There's a lot of stage management going on in this film. A lot of like, "....And action." Did that tie into your inner von Stroheim, a caricature of a director??
Yeah, I've got to be careful. It's certainly not my goal to --
Just the idea of directing other people who are directing.
No I think that’s right. I think that’s a great question. I don't run afoul of religion, because I'm very respectful, but I also understand there's a show business side. There's a show business side to mythology just in general. In terms of our story telling, it's as much about the way the stories are told as it is about the story itself. That was very much at the heart of this movie. As we're exploring mythology, we're exploring how we pass these stories on, and that becomes about the directing the director side of it, as you say.
(Goddard and I talk about one of the film's more broad and bright jokes.) How important are those little deliberate touches of the quotidian and horrible amidst the paranormal and deeply disturbing?
To me it was crucial. To me that's what I love.

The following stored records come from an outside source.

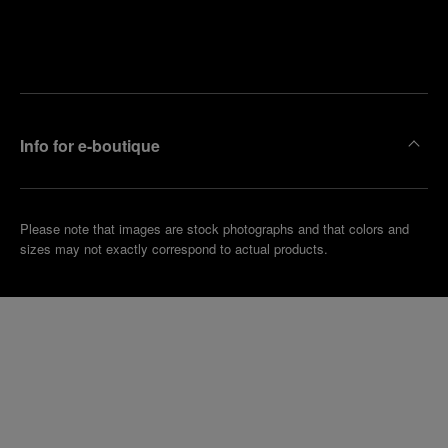
Find
Make an
your
pointment
nearest
boutique
Info for e-boutique
Please note that images are stock photographs and that colors and
sizes may not exactly correspond to actual products.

Before we started writing, that was a scene very early on that we were just riffing on, and it suddenly became very funny to us. Once we had that, I felt like "Oh, we have the tone of this movie. We have sort of the heart." I guess I've just always responded to that. One of my favorite others, if not my favorite, was Douglas Adams, "The Hitchhiker's Guide to the Galaxy." The way he would mix the mundane with the operatic, I would always respond to. He was so important to me as a kid. I always liked the sort of crazy mixed with the simple and relatable.

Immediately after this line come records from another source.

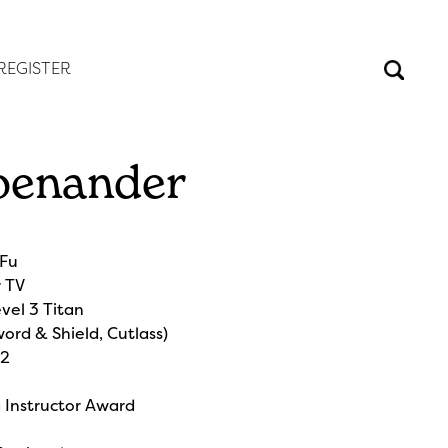
REGISTER
oenander
e
 Fu
r TV
vel 3 Titan
ord & Shield, Cutlass)
 2
g Instructor Award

I know this is a fairly bloody film. Was there stuff you found yourself dialing back? Were there violations or acts where you went "No?"
I didn't want to make it so gruesome that you didn't want to watch it. It was much more about still keeping it fun. I did like the sort of over-the-top side of it. It's all about finding the balance. You also didn’t want to make it goofy. You wanted it to be in that middle area between the two things. Between gruesome and goofy, I think that's sort of where we exist.

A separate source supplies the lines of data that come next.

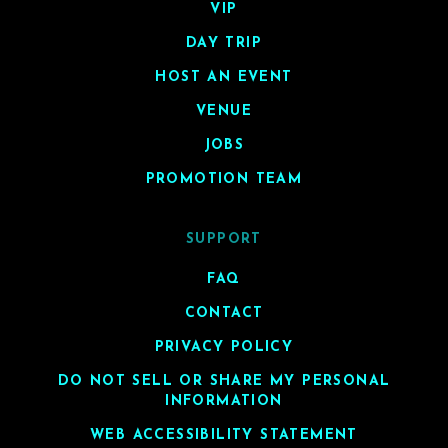
VIP
DAY TRIP
HOST AN EVENT
VENUE
JOBS
PROMOTION TEAM
SUPPORT
FAQ
CONTACT
PRIVACY POLICY
DO NOT SELL OR SHARE MY PERSONAL
INFORMATION
WEB ACCESSIBILITY STATEMENT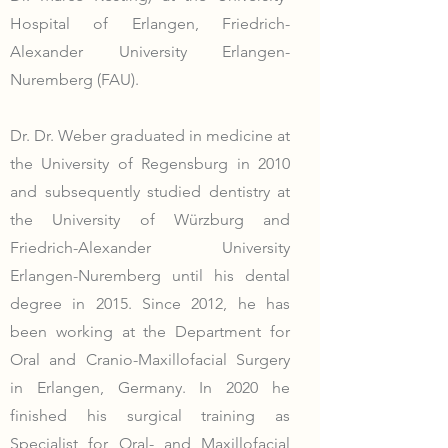
Hospital of Erlangen, Friedrich-
Alexander University Erlangen-
Nuremberg (FAU).
Dr. Dr. Weber graduated in medicine at
the University of Regensburg in 2010
and subsequently studied dentistry at
the University of Würzburg and
Friedrich-Alexander University
Erlangen-Nuremberg until his dental
degree in 2015. Since 2012, he has
been working at the Department for
Oral and Cranio-Maxillofacial Surgery
in Erlangen, Germany. In 2020 he
finished his surgical training as
Specialist for Oral- and Maxillofacial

And go for somewhere in between at "groofy?"
"Groofy." We tried to go for "groofy. "
Or "goofsome."
I like "goofsome" better.
Top three horror films that have scared the hell out of you.
Oh, on the scary side?
Yeah.
Okay. Working backwards I'm going to go with "The Descent," because I thought I was going to have to leave the theater when she gets stuck in the hole, because the claustrophobia of it was so overwhelming, I thought "I can't watch this movie anymore." I loved it so much. That's number three. Number two was "The Strangers," because there's something about the "home invasion" quality of it that I found incredibly powerful.
And that movie is weird, because it works so much better than the premise makes it sound.
Yes, that's correct.
It does a lot of Wes Craven depth-of-field stuff.
Which I loved, but it was really effective for me. I thought I was going to have to turn it off. I was really scared in that movie. Then number one is "Sleepaway Camp," which I don't know if it is scary anymore, but I haven't been able to watch it since I first watched it when I was nine, because it traumatized me so much. There's a beginning of that movie, where there's a kid on boat, and his dad's on the boat, and I think his dad dies in a very real and horrific way. As a kid it traumatized me. I couldn't even keep watching the rest of the movie. I bet if I watched it now I'd be like, "This isn't scary at all," but there's something about watching these things when you're young that you maintain your trauma for the rest of your life.
Are you looking forward to traumatizing people for the rest of their lives with "Cabin in the Woods?" Are you prepared for the karmic fallout when somebody says, "Look man, I saw 'Cabin' when I was nine, and it messed with my head?” Are you ready for that?
I guess so. Look, if I had all the filmmakers that traumatized me when I was a little kid in this room, all I would say is "Thank you," because they've made me who I am. As much as I say "trauma," it all comes from a place of love. The fact that I am feeling emotions at all based on a work is a wonderful thing, so I'm happy to be apart of that discussion.